ACTIVITY ▸
The listing below holds pictures; exclude them. Return exactly the lines from the one with "Hôpital Henri Mondor" through the one with "Fort Christian i".

SOURCE DATA ▸
━━━━━━━━━━━━━━━━━━━━

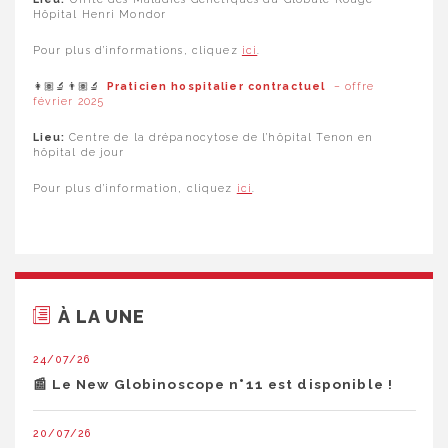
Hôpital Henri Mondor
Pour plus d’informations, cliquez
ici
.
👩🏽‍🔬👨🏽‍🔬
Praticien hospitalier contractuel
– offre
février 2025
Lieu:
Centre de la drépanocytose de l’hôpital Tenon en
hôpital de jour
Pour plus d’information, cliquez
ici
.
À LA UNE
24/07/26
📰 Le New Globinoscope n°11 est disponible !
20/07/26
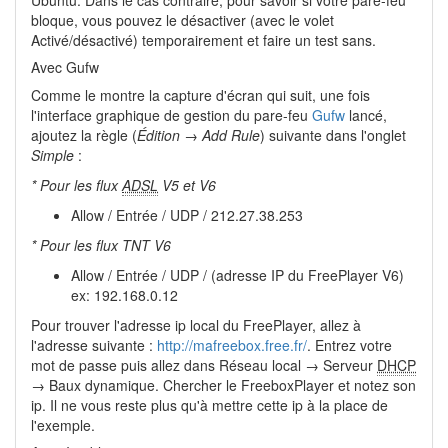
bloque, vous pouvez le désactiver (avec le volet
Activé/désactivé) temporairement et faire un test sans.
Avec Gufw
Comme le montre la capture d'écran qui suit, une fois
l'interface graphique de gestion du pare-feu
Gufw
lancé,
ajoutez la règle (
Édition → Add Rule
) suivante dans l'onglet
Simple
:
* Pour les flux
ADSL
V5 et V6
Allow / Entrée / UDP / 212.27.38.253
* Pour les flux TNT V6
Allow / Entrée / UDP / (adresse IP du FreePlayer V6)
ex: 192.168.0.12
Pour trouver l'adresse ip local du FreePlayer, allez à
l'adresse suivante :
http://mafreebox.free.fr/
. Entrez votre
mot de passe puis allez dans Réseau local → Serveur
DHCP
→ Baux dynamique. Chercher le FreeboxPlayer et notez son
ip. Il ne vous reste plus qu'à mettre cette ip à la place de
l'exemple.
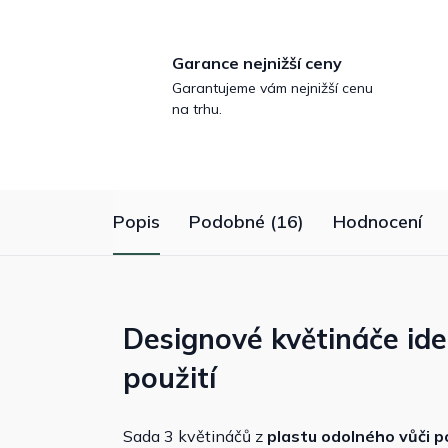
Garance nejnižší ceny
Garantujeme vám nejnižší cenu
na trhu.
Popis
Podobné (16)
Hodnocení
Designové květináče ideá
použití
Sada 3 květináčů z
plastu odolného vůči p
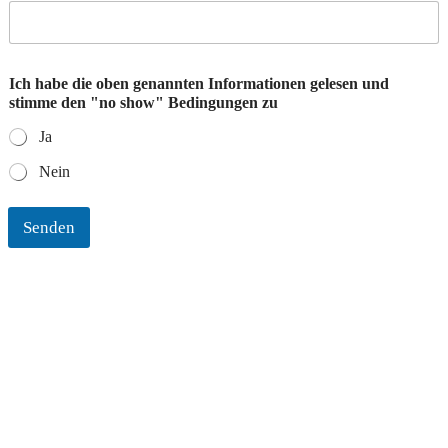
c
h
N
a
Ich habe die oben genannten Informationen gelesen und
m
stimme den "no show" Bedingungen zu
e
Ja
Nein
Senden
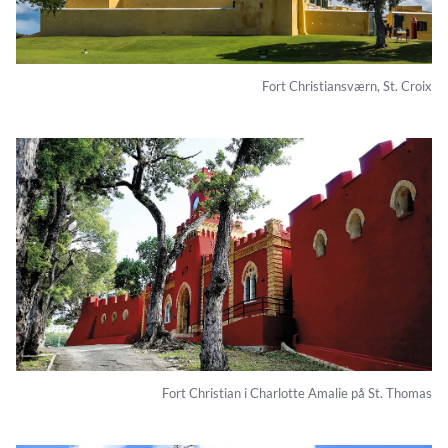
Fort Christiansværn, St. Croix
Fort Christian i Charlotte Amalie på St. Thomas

━━━━━━━━━━━━━━━━━━━━

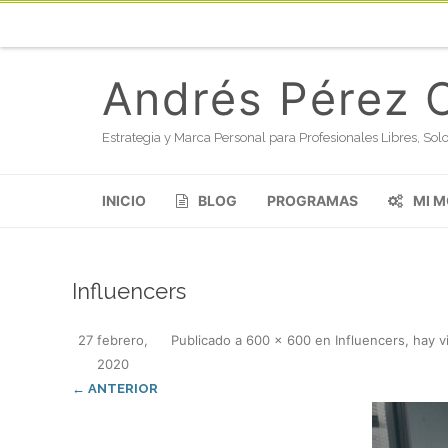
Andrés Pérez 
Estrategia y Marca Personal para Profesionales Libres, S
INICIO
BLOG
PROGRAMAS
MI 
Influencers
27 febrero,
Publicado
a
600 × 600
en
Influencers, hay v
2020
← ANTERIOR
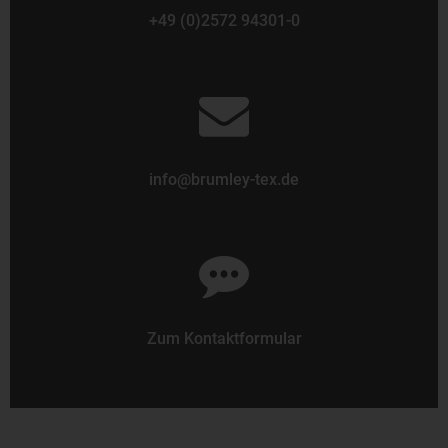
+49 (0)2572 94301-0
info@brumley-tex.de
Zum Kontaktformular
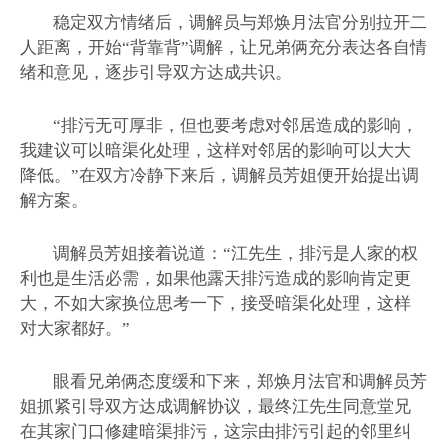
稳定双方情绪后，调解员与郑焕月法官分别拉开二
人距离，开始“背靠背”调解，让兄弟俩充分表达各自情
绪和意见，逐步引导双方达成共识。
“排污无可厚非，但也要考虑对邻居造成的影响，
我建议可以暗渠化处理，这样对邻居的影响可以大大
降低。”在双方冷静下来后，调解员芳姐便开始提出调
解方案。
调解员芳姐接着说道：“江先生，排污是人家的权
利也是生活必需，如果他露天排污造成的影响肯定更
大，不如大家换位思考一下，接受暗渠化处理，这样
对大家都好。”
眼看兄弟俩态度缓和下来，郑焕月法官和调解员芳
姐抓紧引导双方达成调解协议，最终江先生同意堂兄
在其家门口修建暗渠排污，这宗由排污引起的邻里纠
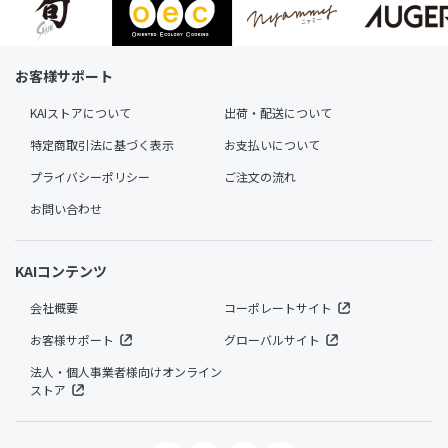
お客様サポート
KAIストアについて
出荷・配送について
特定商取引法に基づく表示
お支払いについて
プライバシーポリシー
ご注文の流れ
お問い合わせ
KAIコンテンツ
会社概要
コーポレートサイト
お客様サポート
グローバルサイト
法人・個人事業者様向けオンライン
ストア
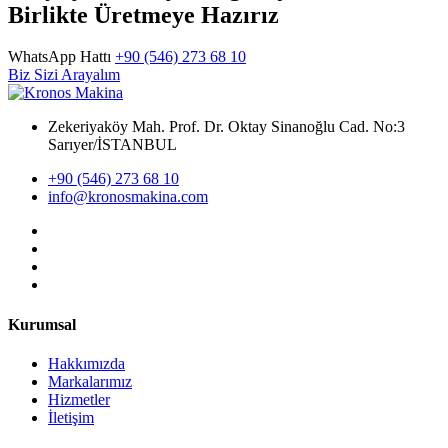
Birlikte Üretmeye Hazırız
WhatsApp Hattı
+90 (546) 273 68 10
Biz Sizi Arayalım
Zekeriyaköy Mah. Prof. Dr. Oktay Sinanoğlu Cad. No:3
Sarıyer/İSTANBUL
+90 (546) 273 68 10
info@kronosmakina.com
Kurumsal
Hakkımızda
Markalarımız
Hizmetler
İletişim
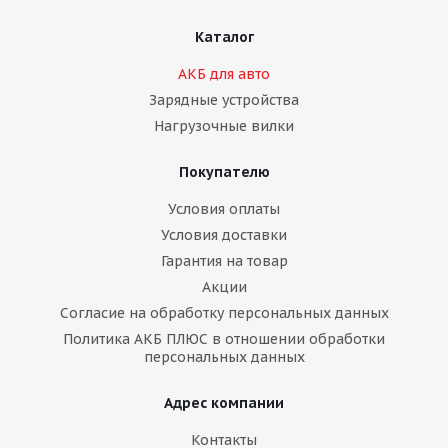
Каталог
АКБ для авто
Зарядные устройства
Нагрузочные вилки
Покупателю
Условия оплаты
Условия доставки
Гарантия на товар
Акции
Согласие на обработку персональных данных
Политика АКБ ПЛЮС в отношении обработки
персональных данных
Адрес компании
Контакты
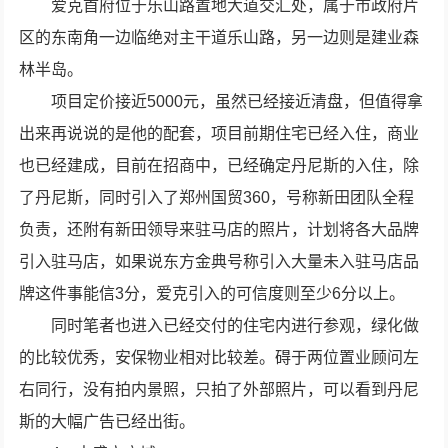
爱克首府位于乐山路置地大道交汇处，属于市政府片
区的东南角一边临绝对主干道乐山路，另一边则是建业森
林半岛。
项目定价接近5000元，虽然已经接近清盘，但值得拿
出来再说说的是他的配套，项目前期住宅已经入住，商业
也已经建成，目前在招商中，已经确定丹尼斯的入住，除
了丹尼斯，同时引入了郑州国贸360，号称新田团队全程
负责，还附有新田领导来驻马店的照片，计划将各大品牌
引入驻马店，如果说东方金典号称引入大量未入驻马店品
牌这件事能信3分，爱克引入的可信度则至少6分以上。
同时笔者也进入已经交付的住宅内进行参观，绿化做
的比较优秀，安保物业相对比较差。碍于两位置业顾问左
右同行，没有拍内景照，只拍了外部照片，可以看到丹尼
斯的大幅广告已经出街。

━━━━━━━━━━━━━━━━━━━━

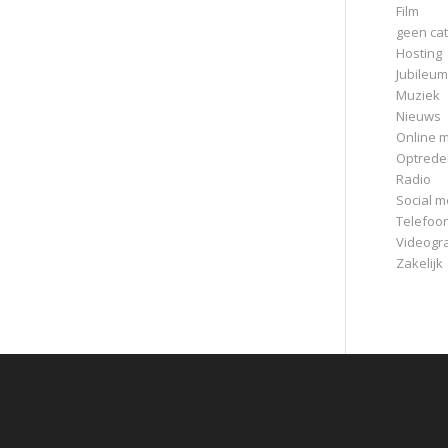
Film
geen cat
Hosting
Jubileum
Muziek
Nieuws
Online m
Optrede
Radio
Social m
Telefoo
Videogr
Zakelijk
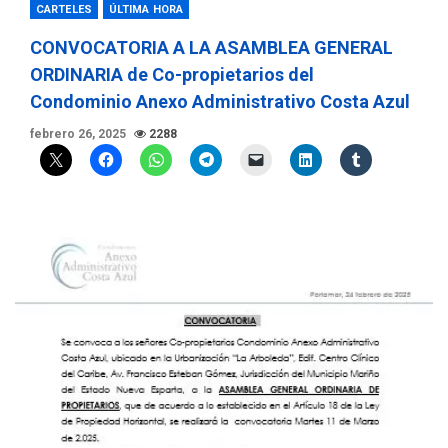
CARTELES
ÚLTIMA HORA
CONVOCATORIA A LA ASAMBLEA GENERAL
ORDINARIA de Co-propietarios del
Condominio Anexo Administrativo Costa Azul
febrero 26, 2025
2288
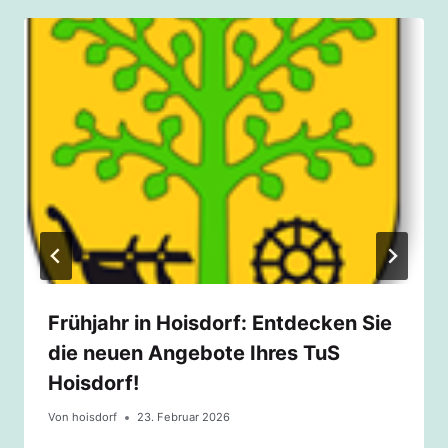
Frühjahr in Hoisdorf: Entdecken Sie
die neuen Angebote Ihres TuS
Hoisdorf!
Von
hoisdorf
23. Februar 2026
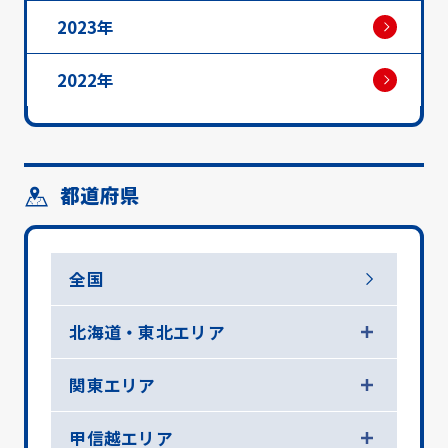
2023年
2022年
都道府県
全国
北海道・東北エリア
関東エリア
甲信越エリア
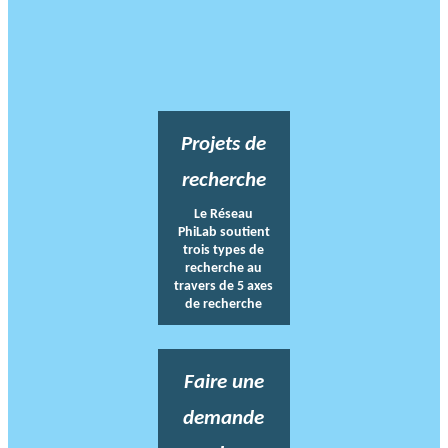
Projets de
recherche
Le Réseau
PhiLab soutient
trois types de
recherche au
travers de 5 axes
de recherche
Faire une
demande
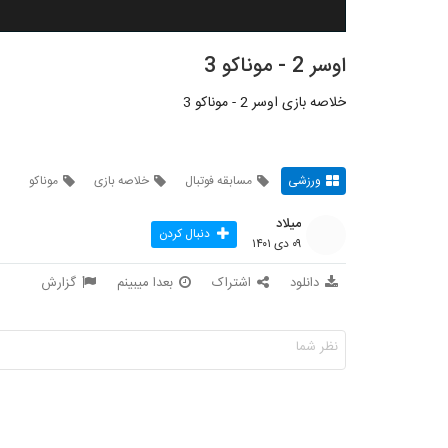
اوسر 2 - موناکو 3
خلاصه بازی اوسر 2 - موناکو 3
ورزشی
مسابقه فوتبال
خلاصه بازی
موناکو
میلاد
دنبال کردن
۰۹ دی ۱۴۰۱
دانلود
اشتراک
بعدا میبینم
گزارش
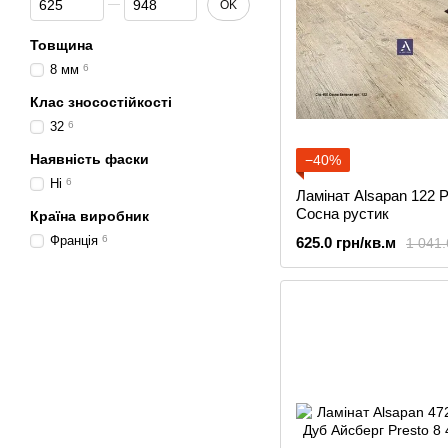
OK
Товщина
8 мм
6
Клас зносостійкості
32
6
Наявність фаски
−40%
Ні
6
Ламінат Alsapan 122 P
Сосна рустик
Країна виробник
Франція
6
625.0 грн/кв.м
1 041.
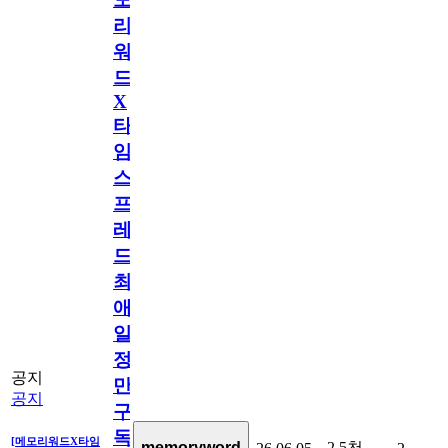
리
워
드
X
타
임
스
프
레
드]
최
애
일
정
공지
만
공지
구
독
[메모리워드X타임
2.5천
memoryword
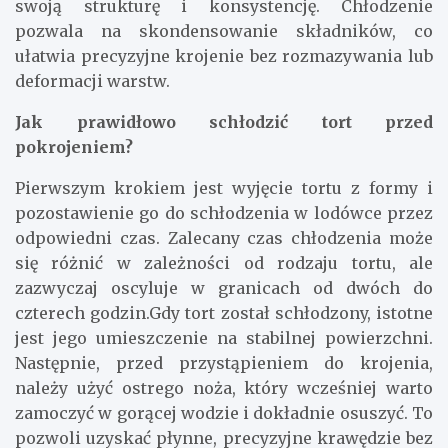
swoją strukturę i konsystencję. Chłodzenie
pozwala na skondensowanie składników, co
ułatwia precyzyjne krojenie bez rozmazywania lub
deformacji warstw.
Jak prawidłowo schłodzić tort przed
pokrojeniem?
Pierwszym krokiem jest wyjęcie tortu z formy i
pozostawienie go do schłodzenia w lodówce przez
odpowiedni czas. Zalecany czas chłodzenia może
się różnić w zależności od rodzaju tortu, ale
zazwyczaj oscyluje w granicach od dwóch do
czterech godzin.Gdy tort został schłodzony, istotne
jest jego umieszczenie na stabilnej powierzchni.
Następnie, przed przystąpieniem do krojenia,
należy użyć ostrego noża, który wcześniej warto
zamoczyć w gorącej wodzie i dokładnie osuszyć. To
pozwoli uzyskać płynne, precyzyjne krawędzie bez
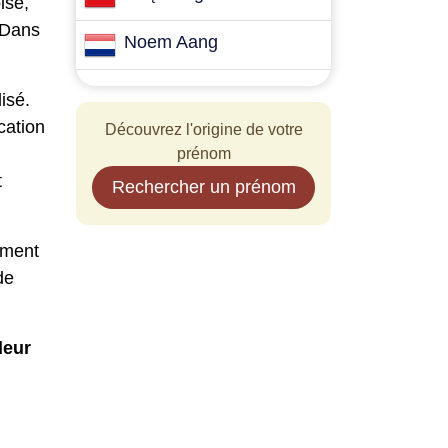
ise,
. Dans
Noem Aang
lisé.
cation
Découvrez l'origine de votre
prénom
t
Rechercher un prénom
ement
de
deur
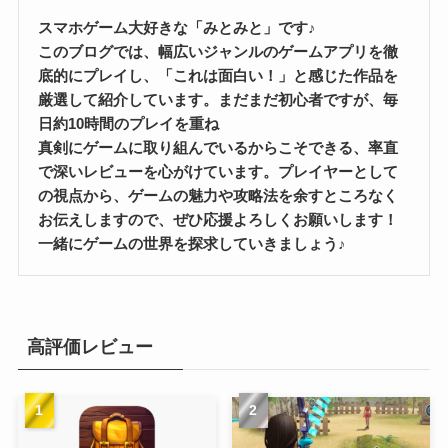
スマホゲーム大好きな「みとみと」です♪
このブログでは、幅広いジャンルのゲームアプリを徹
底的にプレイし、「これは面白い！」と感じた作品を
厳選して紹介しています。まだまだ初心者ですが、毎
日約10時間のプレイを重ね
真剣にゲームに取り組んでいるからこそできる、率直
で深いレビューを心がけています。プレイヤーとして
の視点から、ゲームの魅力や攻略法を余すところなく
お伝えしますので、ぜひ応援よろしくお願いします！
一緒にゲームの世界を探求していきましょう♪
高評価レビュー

━━━━━━━━━━━━━━━━━━━━

SOLUTION FOR THIS TASK ▸
Hôpital Henri Mondor
Pour plus d’informations, cliquez
ici
.
👩🏽‍🔬👨🏽‍🔬
Praticien hospitalier contractuel
– offre
février 2025
Lieu:
Centre de la drépanocytose de l’hôpital Tenon en
hôpital de jour
Pour plus d’information, cliquez
ici
.
À LA UNE
24/07/26
📰 Le New Globinoscope n°11 est disponible !
20/07/26
bloque, vous pouvez le désactiver (avec le volet
Activé/désactivé) temporairement et faire un test sans.
Avec Gufw
Comme le montre la capture d'écran qui suit, une fois
l'interface graphique de gestion du pare-feu
Gufw
lancé,
ajoutez la règle (
Édition → Add Rule
) suivante dans l'onglet
Simple
:
* Pour les flux
ADSL
V5 et V6
Allow / Entrée / UDP / 212.27.38.253
* Pour les flux TNT V6
Allow / Entrée / UDP / (adresse IP du FreePlayer V6)
ex: 192.168.0.12
Pour trouver l'adresse ip local du FreePlayer, allez à
l'adresse suivante :
http://mafreebox.free.fr/
. Entrez votre
mot de passe puis allez dans Réseau local → Serveur
DHCP
→ Baux dynamique. Chercher le FreeboxPlayer et notez son
ip. Il ne vous reste plus qu'à mettre cette ip à la place de
l'exemple.
Garance nejnižší ceny
Garantujeme vám nejnižší cenu
na trhu.
Popis
Podobné (16)
Hodnocení
Designové květináče ideá
použití
Sada 3 květináčů z
plastu odolného vůči p
c
h
N
a
Ich habe die oben genannten Informationen gelesen und
m
stimme den "no show" Bedingungen zu
e
Ja
Nein
Senden
Fort Christiansværn, St. Croix
Fort Christian i Charlotte Amalie på St. Thomas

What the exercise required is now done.